Try formatting the drive during installation to use MBR partitioning instead.
I should probably be able to pull this one off but is this really a good idea? There's probably a good reason for preferring to use GPT partitioning instead.

Additional notes:

I've successfully run Linux on the system. Thus booting from the external drive is possible. Updating the BIOS without Windows, which I do not have, is impossible due to the firmware being distributed as .exe- files.

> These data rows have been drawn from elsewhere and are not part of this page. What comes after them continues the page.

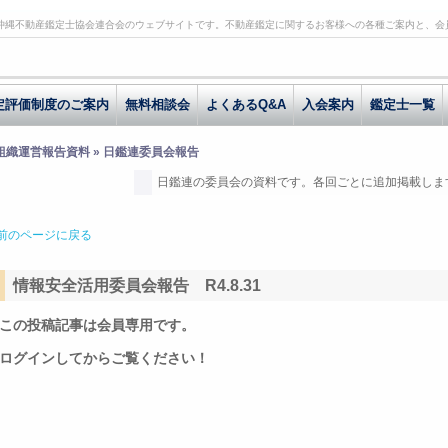
沖縄不動産鑑定士協会連合会のウェブサイトです。不動産鑑定に関するお客様への各種ご案内と、会
定評価制度のご案内
無料相談会
よくあるQ&A
入会案内
鑑定士一覧
 組織運営報告資料 » 日鑑連委員会報告
日鑑連の委員会の資料です。各回ごとに追加掲載しま
前のページに戻る
情報安全活用委員会報告 R4.8.31
この投稿記事は会員専用です。
ログインしてからご覧ください！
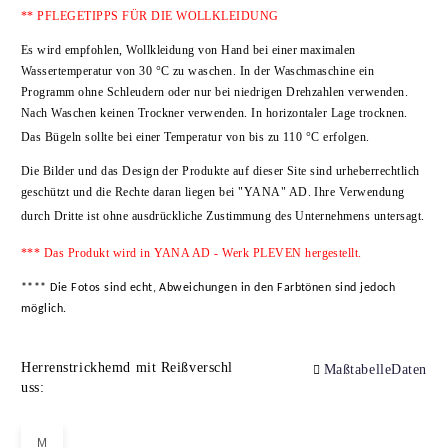
** PFLEGETIPPS FÜR DIE WOLLKLEIDUNG
Es wird empfohlen, Wollkleidung von Hand bei einer maximalen
Wassertemperatur von 30 °C zu waschen. In der Waschmaschine ein
Programm ohne Schleudern oder nur bei niedrigen Drehzahlen verwenden.
Nach Waschen keinen Trockner verwenden. In horizontaler Lage trocknen.
Das Bügeln sollte bei einer Temperatur von bis zu 110 °C erfolgen.
Die Bilder und das Design der Produkte auf dieser Site sind urheberrechtlich
geschützt und die Rechte daran liegen bei
"YANA" AD
. Ihre Verwendung
durch Dritte ist ohne ausdrückliche Zustimmung des Unternehmens untersagt.
*** Das Produkt wird in YANA AD - Werk PLEVEN hergestellt.
**** Die Fotos sind echt, Abweichungen in den Farbtönen sind jedoch
möglich.
Herrenstrickhemd mit Reißverschl
MaßtabelleDaten
uss:
M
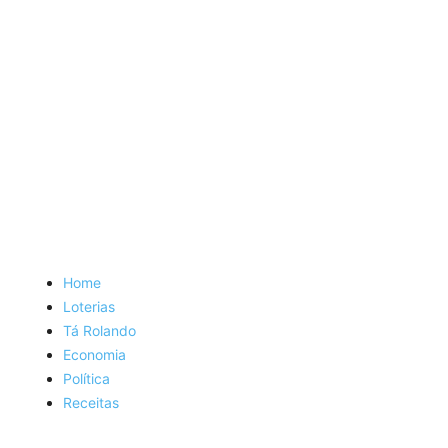
Home
Loterias
Tá Rolando
Economia
Política
Receitas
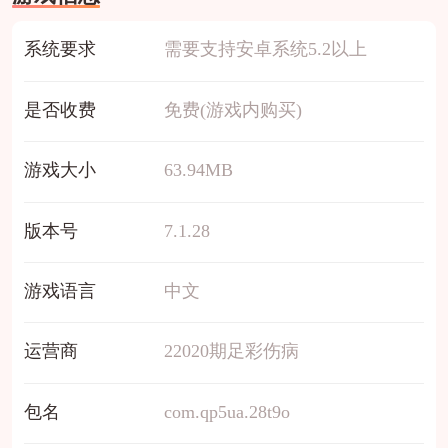
系统要求
需要支持安卓系统5.2以上
是否收费
免费(游戏内购买)
游戏大小
63.94MB
版本号
7.1.28
游戏语言
中文
运营商
22020期足彩伤病
包名
com.qp5ua.28t9o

Motherboard: Gigabyte GA-880GMA-UD2H rev. 2.1. BIOS is at the first version, namely F3.
System architecture: AMD64.


----------



## longneck (Jan 24, 2012)

Sounds like the same problem I'm having: http://forums.freebsd.org/showthread.php?t=29058

To boot a recovery CD, start the computer without the hard drive attached. When FreeBSD is finished booting, then connect the external drive.

Also, take a look at flashrom. It can write BIOS flash, provided you can extract the contents f that EXE.


----------



## kettunen (Jan 25, 2012)

Thanks for answering. Too bad that I missed your initial post. I must've gone past the thread, but failed to recognize the connection by skimming through the topic lines.

Looking at your post, it seems that MBR partioning from the installer might work. I'm going to try and see if that breaks the back of this obsessively addictive little problem. As I understood it, you also managed to use GPT partioning but your description of the steps sounds like geek  I worry about the issue only because MBR seems to be on its way out. Though it's probably just a bug in FreeBSD since Fedora Linux initializes the disk with GUID partioning without any problems.

As to the rescue disc issue, documentation seems oddly silent about the differences between the "Shell" and "Live CD" options offered. I guess it'd be safe to run the fdisk command either way though.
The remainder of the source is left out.